EXERCISE REQUIREMENTS: Exact copy, no pictures: return all the data below as written.

ENTRIES PROVIDED:
------------------------------------------------

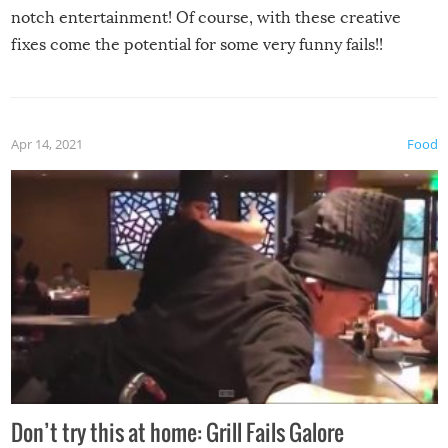
notch entertainment! Of course, with these creative
fixes come the potential for some very funny fails!!
Apr 14, 2021
Food
Don’t try this at home: Grill Fails Galore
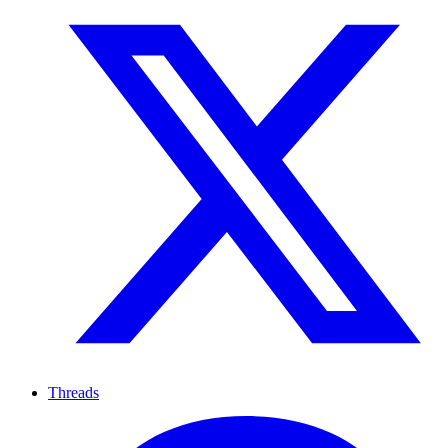
Threads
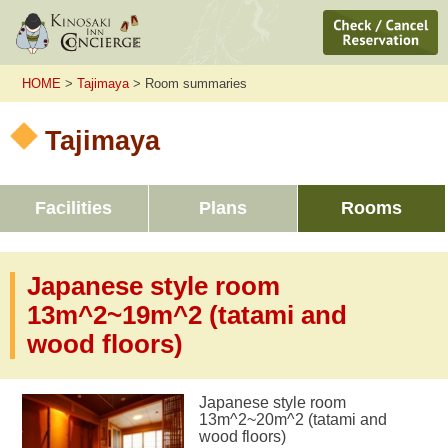
HOME
>
Tajimaya
> Room summaries
Tajimaya
Facilities
Plans
Rooms
Japanese style room
13m^2~19m^2 (tatami and
wood floors)
Japanese style room
13m^2~20m^2 (tatami and
wood floors)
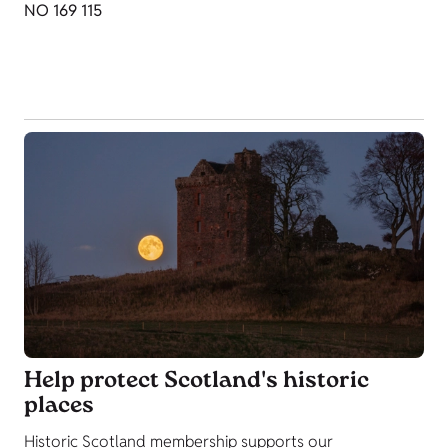
NO 169 115
Help protect Scotland's historic
places
Historic Scotland membership supports our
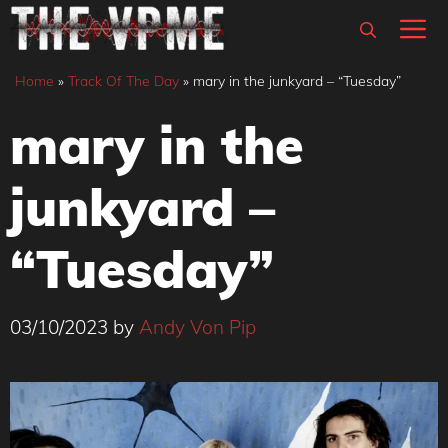
Skip
M
to
content
Home
»
Track Of The Day
»
mary in the junkyard – “Tuesday”
mary in the
junkyard –
“Tuesday”
03/10/2023
by
Andy Von Pip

------------------------------------------------

SOLUTION FOR THIS EXERCISE:
notch entertainment! Of course, with these creative
fixes come the potential for some very funny fails!!
Apr 14, 2021
Food
Don’t try this at home: Grill Fails Galore
Threads
HOME
>
Tajimaya
> Room summaries
Tajimaya
Facilities
Plans
Rooms
Japanese style room
13m^2~19m^2 (tatami and
wood floors)
Japanese style room
13m^2~20m^2 (tatami and
wood floors)
NO 169 115
Help protect Scotland's historic
places
Historic Scotland membership supports our
Skip
M
to
content
Home
»
Track Of The Day
»
mary in the junkyard – “Tuesday”
mary in the
junkyard –
“Tuesday”
03/10/2023
by
Andy Von Pip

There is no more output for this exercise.